劇場アニメ作品『機動戦士ガンダム 閃光のハサウェイ』の続編『キルケーの魔女』が話題です。2025年6月26日、最新映像とともに今冬公開とアナウンスされました。富野由悠季さんによる同題小説を原作とした劇場アニメ3部作の2作目にあたります。
いわゆる宇宙世紀シリーズに分類される作品で、環境テロリスト「マフティー」となった「ハサウェイ・ノア」が、新型モビルスーツ(MS)「Ξ(クスィー)ガンダム」を駆って、地球連邦政府に反旗を翻すというストーリーです。劇場アニメ第1作は2021年に公開されていますが、物語が佳境を迎えるのはまだまだこれから、といったところといえるでしょう。
ところでその主役機の「Ξ(クスィー)ガンダム」、見た目もそうですが、これまでのシリーズ作品に照らすと、いろいろと特異な点が見える機体ではないでしょうか。
●なぜあんなにゴツいの?
まずは見た目、従来のいわゆるガンダムタイプのMSに比べ、ずいぶんとゴツい印象を受けることでしょう。これは機体内蔵型の「ミノフスキー・フライト・ユニット」を搭載しているのが大きな理由と考えられます。
ミノフスキー・フライト・ユニットとは、「ガンダム」シリーズの世界設定でおなじみ「ミノフスキー粒子」の特性を応用した、重力下における浮遊を実現するものです。
たとえば『機動戦士ガンダム』において、「ホワイトベース」が地球の大気圏内を飛行していた際にも、同様の「ミノフスキー・クラフト」という浮遊システムが用いられています。ただ機器はまだまだ大型で、「宇宙世紀」においてはその後も長いあいだ、MSが大気圏内の空中を移動するには「ドダイ」などのサブフライトシステムに乗るか、「Zガンダム」の「ウェイブライダー」のように(従来の航空力学に則って)推力により飛翔するカタチしかありませんでした。

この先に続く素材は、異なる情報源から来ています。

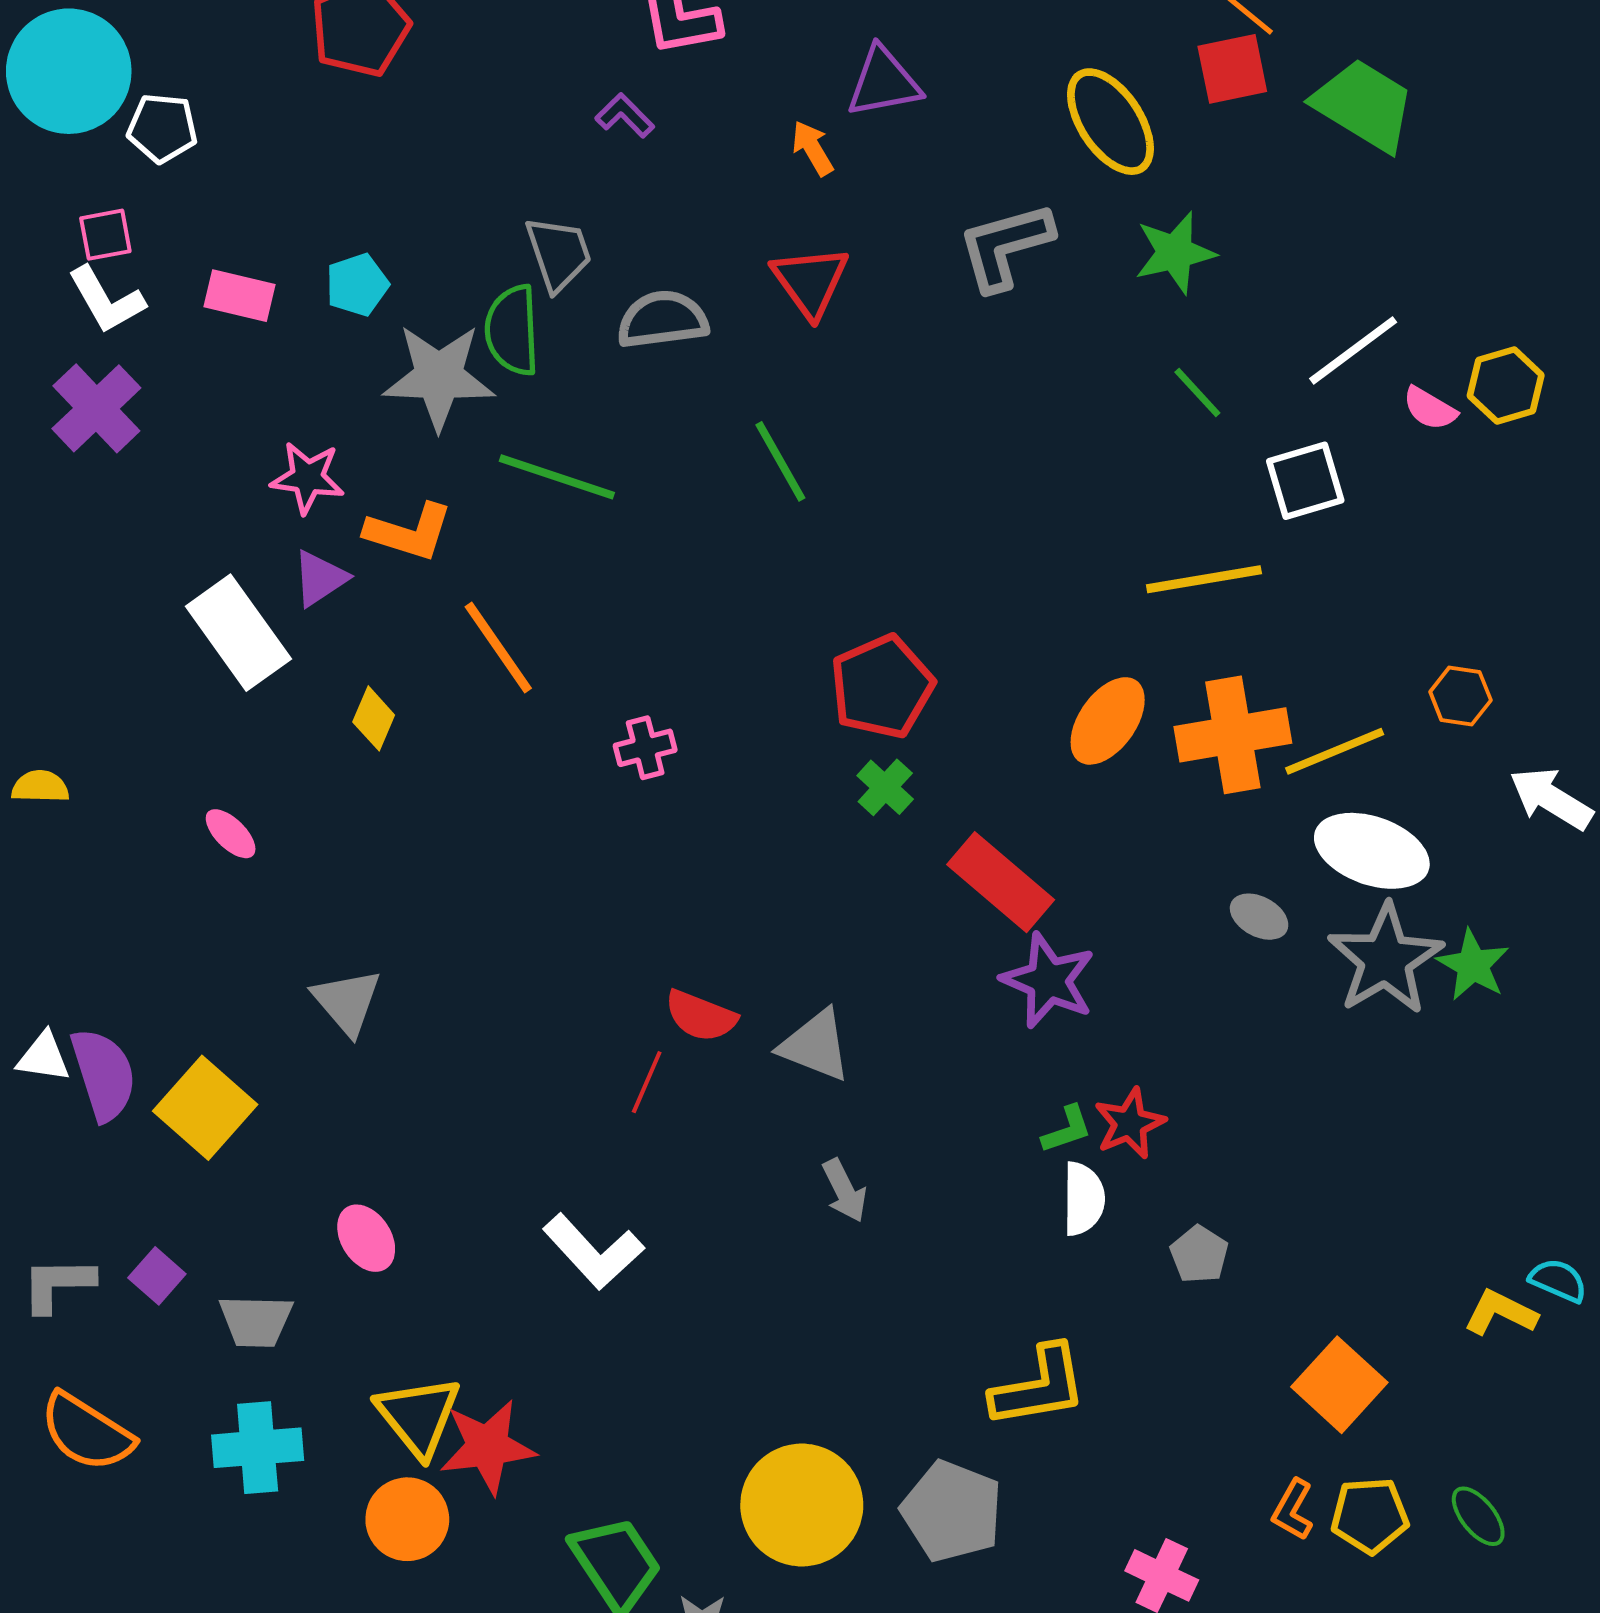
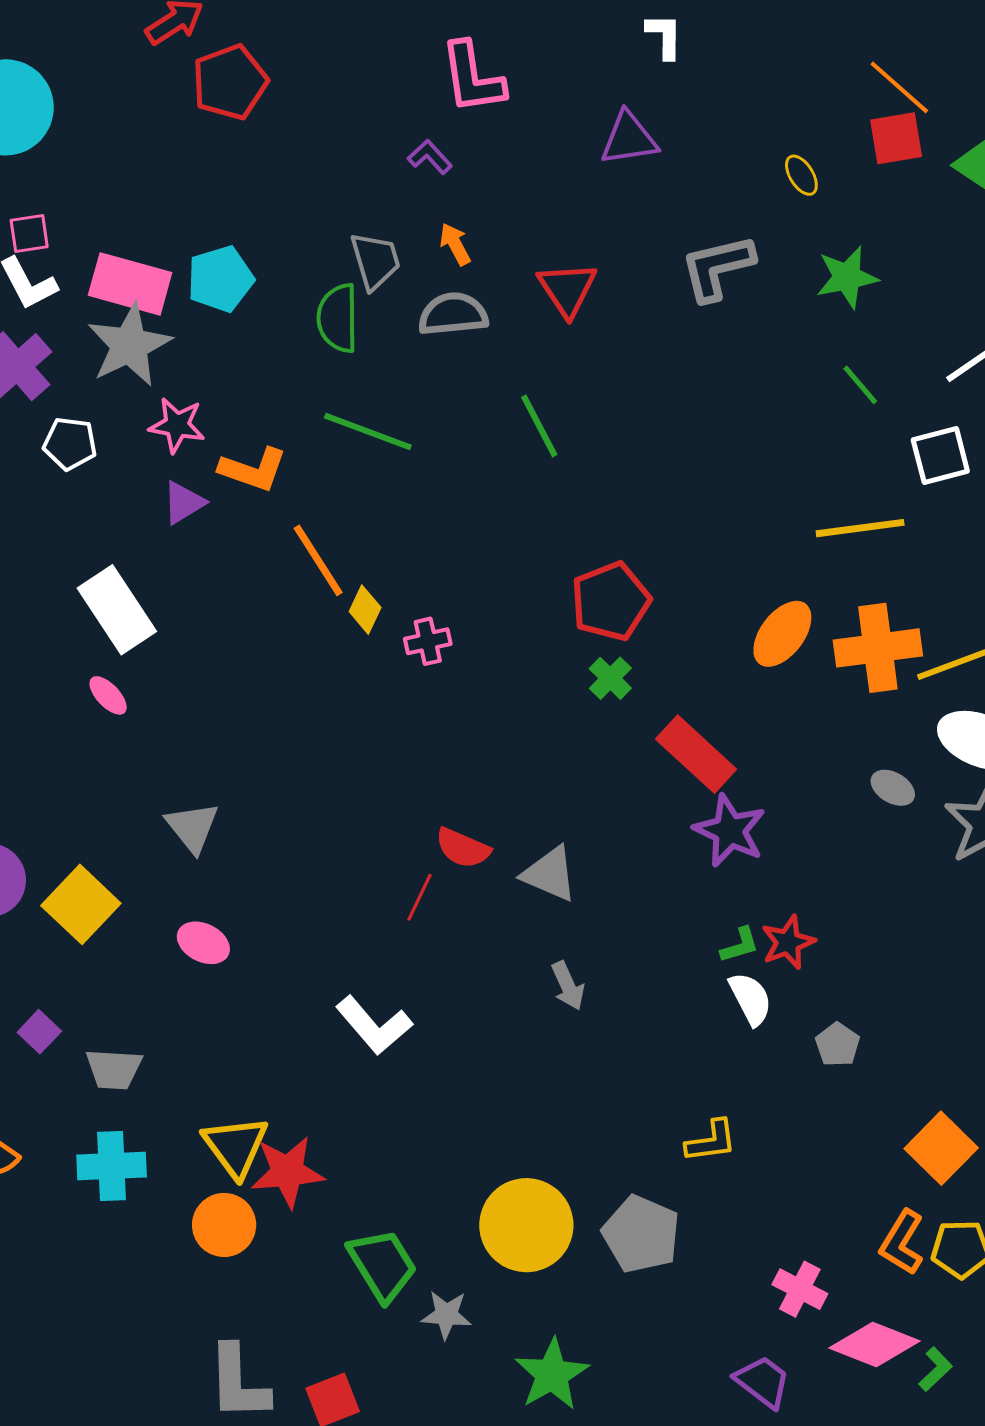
yellow ellipse: (1111, 122) -> (801, 175), size x0.5
white pentagon: (162, 128) -> (70, 444), moved
orange arrow: (813, 148) -> (455, 244), moved
cyan pentagon: (357, 285) -> (220, 279), size x1.4
pink rectangle: (240, 296) -> (130, 284), size x1.5
gray star: (439, 377) -> (129, 345), moved, turned -30
white rectangle: (238, 633) -> (117, 610), moved
yellow diamond: (374, 718) -> (365, 610), moved
white semicircle: (1083, 1199) -> (750, 999), turned -30
pink ellipse: (366, 1238) -> (203, 943), moved, turned -33
yellow L-shape: (1039, 1387) -> (711, 1141), size x0.7
orange L-shape: (1293, 1510) -> (902, 1243), size x1.4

時代が進み、そのミノフスキー・クラフトがMSサイズにまで小型化され、Ξガンダムに搭載されたというわけです。大気圏内を飛行する際は「フライトフォーム」に変形しますが、「Zガンダム」のような大掛かりな変形は必要としていません。
●なぜテロリストがガンダムを運用しているの?
次に「なぜテロ組織であるマフティーが、軍事兵器であるガンダムを、アナハイム・エレクトロニクスという政府ともつながっている軍事企業に作らせることができたのか」という点、これについて劇場版第1作では、なんら説明がなされていません。
「アナハイム・エレクトロニクス」が、敵対する勢力の双方と取引する程度は何でもない顔で行ってきた根っからの「死の商人」であることは、ご存じの通りです。テロリストにMSを卸すくらいは、日常業務のごとくやってのけるでしょう。
とはいえ、こと「ガンダムタイプのMS」は、一介のテロ組織が、なんのコネクションもなしに発注できるシロモノではないでしょう。お代も相応の巨額になるはずです。逆に考えれば、「コネ」があり「カネ」もあるバックでもついていなければ、テロリストがガンダムなぞ手に入れられるわけがないのです。
この点については、原作小説である程度の説明がなされており、劇場版アニメでも今後、明かされていくことでしょう。ただ、ネタバレになるため詳細は控えますが、その説明にもなにやら裏がありそうです。そうした「裏」を読み解く際には、この「普通に考えればテロリストがガンダムなぞ手に入れられるわけがない」という観点がカギになる……かもしれません。